4th February 2019 / United Kingdom
Surveillance capitalism - The central organising principle of the 21st-century social order

By TruePublica: Thomas Friedman is a three-time Pulitzer Prize winner. At the end of January this year he wrote about a subject that will hit the headlines regularly this year and the years ahead.

“Around the end of each year, major dictionaries declare their “word of the year.” Last year, for instance, the most looked-up word at Merriam-Webster.com was “justice.” Well, even though it’s early, I’m ready to declare the word of the year for 2019.

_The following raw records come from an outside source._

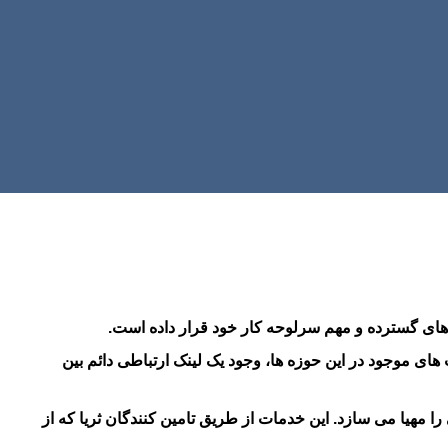
ت های گسترده و مهم سرلوحه کار خود قرار داده است.
های موجود در این حوزه ها، وجود یک لینک ارتباطی دائم بین
 از پوشش مخابراتی را مهیا می سازد. این خدمات از طریق تامین کنندگان ثریا که از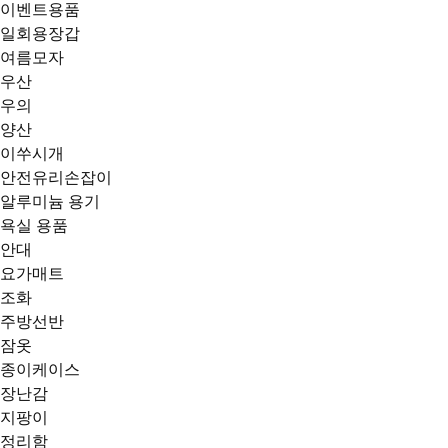
이벤트용품
일회용장갑
여름모자
우산
우의
양산
이쑤시개
안전유리손잡이
알루미늄 용기
욕실 용품
안대
요가매트
조화
주방선반
잠옷
종이케이스
장난감
지팡이
정리함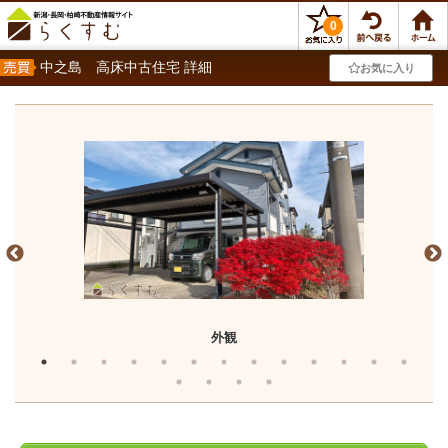
0
中之島 高床中古住宅 詳細
お気に入り
外観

The word is “deep.” Why? Because recent advances in the speed and scope of digitization, connectivity, big data and artificial intelligence are now taking us “deep” into places and into powers that we’ve never experienced before — and that governments have never had to regulate before. I’m talking about deep learning, deep insights, deep surveillance, deep facial recognition, deep voice recognition, deep automation and deep artificial minds.

And Friedman is right to say that some of these technologies will offer unprecedented promise and unprecedented peril — but whichever way we look at it, they are now all now part of our lives. Everything is, as he says, going deep.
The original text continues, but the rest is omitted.